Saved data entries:
== Segment start ==

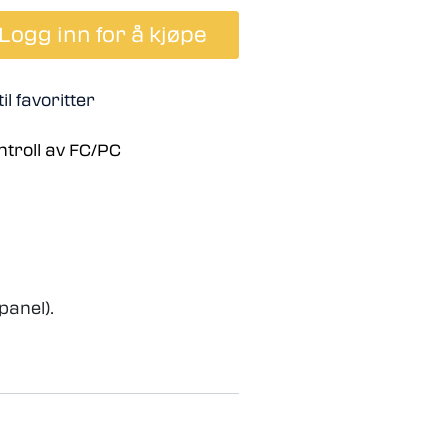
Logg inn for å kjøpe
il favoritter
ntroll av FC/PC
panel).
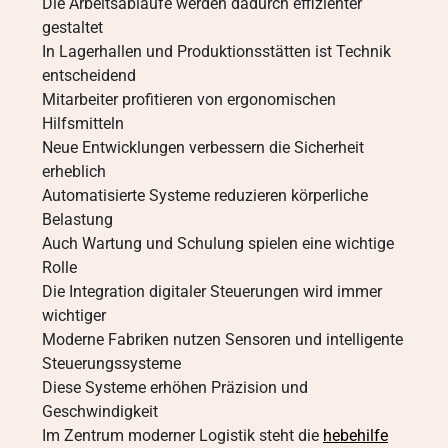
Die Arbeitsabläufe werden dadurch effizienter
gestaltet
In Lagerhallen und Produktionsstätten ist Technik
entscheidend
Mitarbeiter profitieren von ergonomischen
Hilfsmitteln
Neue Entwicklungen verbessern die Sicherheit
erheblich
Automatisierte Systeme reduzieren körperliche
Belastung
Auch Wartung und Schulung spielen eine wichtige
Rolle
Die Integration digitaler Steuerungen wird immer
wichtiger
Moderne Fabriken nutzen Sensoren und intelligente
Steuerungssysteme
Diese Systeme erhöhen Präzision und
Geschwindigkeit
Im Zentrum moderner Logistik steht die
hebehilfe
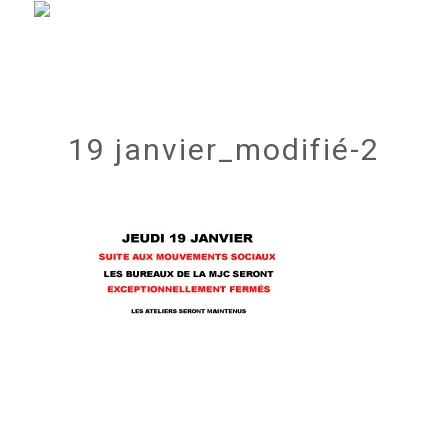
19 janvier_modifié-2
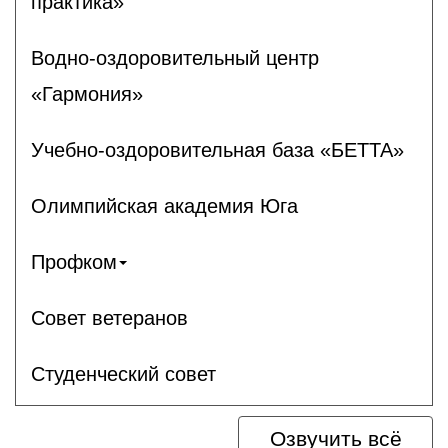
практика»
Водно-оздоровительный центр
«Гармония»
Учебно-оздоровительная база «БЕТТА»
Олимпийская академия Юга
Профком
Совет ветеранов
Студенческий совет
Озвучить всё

== Segment end ==
== Segment start ==

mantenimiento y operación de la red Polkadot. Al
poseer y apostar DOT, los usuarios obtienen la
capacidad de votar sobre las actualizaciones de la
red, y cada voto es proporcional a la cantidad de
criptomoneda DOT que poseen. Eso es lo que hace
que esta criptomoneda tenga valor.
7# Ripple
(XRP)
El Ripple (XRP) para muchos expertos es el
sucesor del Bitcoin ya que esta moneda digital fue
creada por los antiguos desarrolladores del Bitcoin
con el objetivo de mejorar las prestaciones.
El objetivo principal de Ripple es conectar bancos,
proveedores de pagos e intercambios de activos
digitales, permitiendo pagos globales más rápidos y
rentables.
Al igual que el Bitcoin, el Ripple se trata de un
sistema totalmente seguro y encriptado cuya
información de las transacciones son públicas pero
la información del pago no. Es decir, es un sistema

== Segment end ==

Look through the data above for the string "información" and copy every line where it appears.

información de las transacciones son públicas pero
la información del pago no. Es decir, es un sistema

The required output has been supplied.